Problem statement
Hunt through the entries for the word "sacude" and copy each line in which it appears.

Input for this task

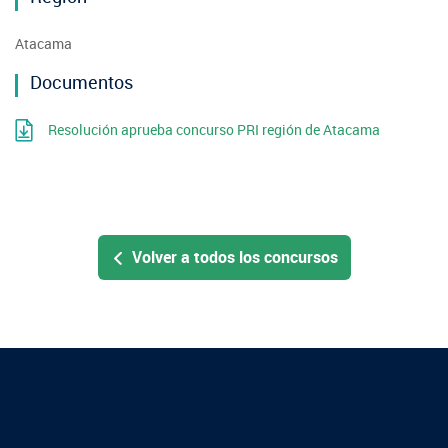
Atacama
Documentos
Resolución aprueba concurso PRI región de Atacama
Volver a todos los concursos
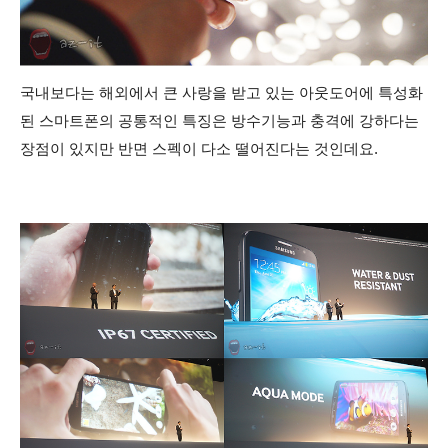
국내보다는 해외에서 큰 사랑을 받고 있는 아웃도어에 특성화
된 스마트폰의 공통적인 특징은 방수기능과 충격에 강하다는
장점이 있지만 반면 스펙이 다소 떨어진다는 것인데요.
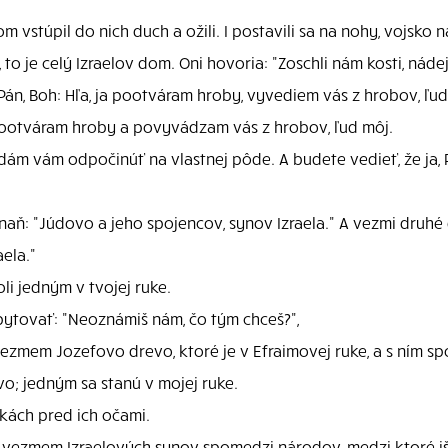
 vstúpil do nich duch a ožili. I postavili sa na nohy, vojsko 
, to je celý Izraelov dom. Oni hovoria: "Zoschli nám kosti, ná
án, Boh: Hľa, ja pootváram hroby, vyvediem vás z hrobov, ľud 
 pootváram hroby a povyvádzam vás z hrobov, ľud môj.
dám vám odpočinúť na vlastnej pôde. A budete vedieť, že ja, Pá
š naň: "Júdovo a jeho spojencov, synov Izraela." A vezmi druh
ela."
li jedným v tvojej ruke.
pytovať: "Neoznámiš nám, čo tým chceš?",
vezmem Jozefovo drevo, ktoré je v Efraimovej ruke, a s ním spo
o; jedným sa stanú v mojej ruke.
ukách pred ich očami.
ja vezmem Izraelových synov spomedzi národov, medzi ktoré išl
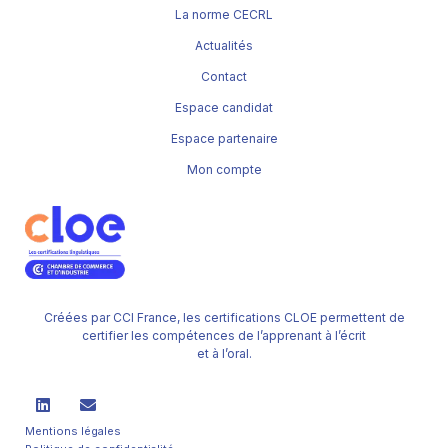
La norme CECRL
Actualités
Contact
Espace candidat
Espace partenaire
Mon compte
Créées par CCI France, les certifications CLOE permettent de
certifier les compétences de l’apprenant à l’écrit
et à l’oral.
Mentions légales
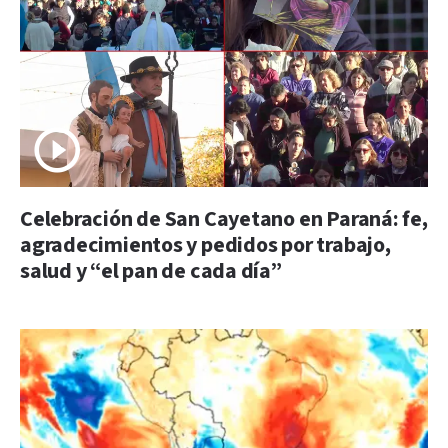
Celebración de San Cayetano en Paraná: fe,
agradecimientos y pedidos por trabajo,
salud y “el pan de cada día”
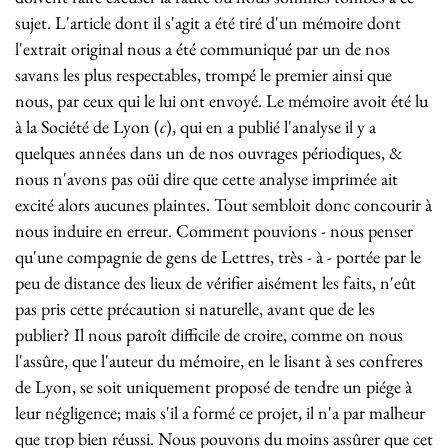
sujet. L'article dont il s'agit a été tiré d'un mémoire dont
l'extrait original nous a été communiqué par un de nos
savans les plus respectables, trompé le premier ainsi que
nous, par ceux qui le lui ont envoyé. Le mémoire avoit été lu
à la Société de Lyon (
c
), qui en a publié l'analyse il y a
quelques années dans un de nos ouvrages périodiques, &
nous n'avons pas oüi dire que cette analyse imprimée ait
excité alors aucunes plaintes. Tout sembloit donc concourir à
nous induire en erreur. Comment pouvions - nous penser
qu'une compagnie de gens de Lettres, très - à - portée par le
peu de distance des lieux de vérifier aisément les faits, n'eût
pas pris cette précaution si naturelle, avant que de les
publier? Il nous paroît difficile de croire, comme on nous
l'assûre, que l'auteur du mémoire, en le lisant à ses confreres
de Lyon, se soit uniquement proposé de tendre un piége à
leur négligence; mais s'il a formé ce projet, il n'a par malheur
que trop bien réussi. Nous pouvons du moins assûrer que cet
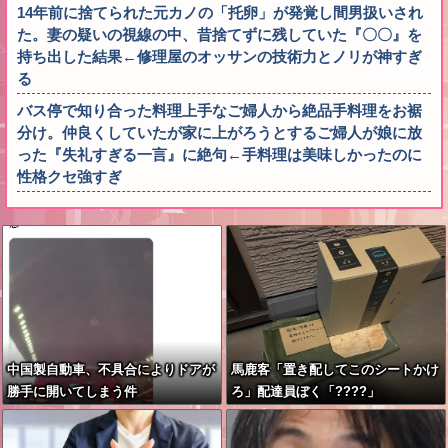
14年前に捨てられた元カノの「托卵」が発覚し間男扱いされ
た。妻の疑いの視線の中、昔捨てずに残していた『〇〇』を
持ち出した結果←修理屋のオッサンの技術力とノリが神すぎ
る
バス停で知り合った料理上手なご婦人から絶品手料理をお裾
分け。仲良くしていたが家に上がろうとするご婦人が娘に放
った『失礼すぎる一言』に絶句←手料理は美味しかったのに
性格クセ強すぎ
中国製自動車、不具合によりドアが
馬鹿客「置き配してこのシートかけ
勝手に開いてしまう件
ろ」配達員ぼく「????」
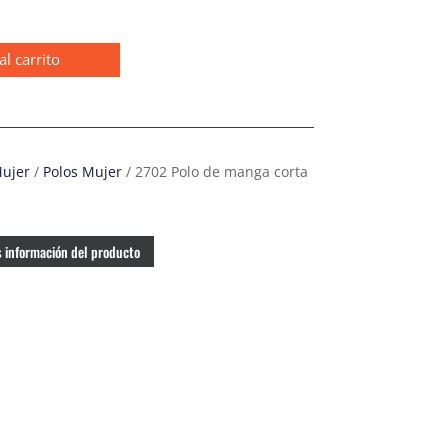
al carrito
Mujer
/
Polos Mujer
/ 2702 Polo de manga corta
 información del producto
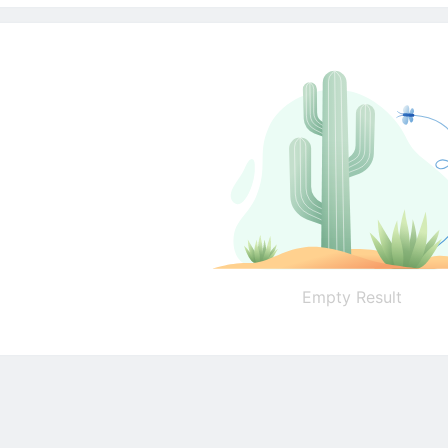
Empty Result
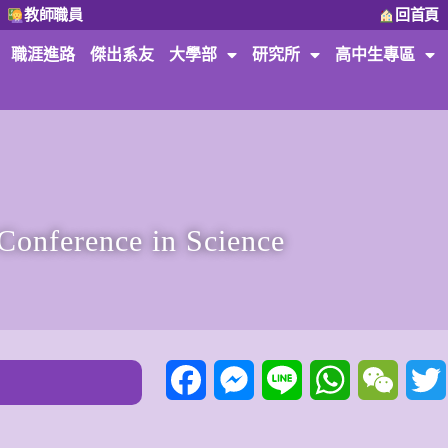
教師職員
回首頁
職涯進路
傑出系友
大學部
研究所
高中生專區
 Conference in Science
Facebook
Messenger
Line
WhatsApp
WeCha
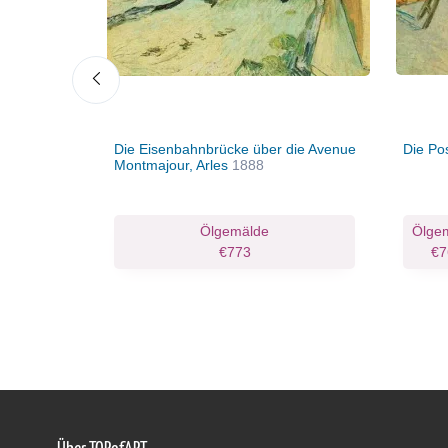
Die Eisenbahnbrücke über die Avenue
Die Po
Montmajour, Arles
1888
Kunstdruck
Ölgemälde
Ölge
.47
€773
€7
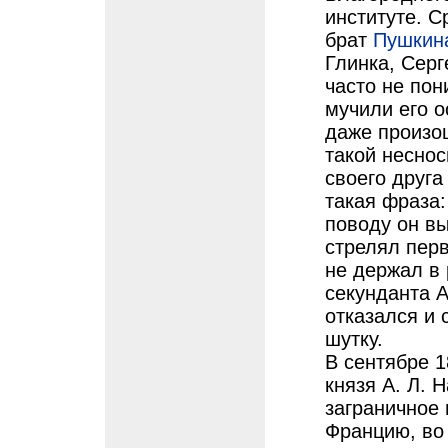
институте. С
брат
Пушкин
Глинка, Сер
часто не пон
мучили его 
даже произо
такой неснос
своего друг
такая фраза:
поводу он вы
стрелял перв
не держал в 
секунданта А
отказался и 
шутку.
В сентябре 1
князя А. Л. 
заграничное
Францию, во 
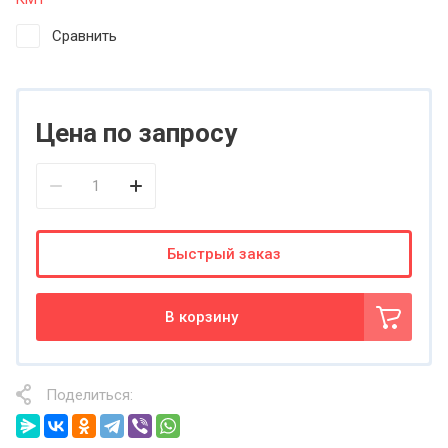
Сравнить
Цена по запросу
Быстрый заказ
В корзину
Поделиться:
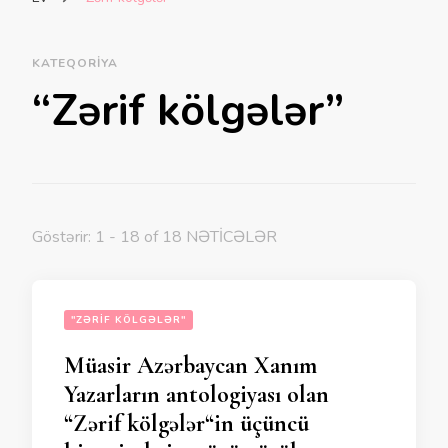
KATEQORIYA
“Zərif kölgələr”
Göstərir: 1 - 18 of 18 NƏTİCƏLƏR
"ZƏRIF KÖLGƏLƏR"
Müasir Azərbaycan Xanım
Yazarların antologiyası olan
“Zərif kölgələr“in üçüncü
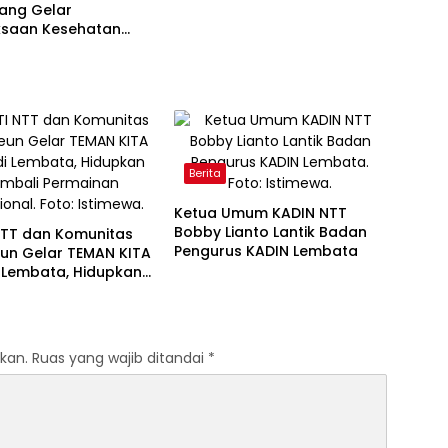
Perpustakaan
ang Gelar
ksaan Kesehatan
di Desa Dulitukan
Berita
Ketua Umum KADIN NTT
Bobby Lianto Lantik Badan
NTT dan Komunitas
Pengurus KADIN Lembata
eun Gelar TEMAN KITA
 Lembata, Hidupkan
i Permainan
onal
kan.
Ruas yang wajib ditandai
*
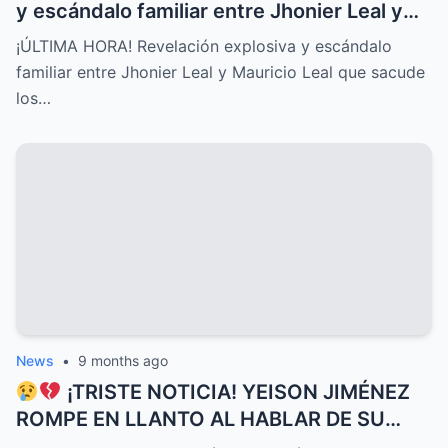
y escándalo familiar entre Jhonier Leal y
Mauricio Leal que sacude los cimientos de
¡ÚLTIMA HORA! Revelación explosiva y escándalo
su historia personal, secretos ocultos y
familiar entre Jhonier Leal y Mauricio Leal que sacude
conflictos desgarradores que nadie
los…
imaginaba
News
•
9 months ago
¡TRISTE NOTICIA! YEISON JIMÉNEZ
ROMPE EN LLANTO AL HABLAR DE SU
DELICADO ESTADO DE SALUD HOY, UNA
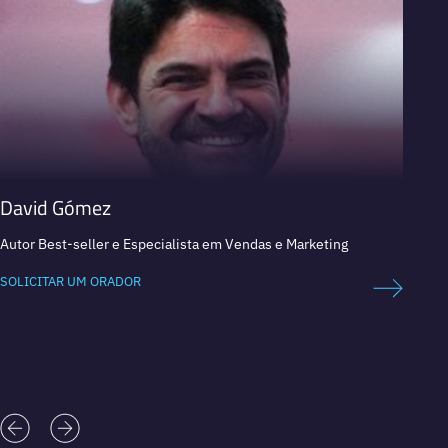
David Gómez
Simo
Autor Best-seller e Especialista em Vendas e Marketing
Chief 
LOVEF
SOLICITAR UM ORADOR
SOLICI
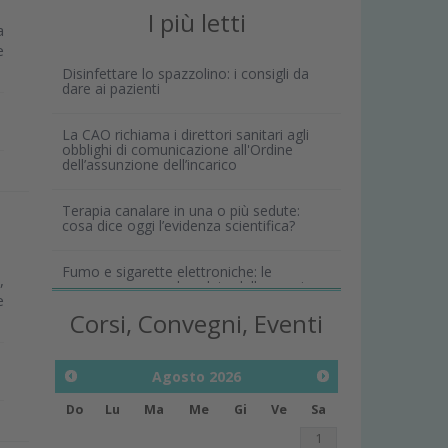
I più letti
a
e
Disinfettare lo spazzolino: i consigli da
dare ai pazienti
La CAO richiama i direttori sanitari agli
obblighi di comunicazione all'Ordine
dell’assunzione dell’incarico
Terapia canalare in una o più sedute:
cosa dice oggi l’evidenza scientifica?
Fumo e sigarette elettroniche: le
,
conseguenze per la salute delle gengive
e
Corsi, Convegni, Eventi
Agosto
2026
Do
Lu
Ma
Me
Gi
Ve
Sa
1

Solution for this problem
Mauricio Leal que sacude los cimientos de
familiar entre Jhonier Leal y Mauricio Leal que sacude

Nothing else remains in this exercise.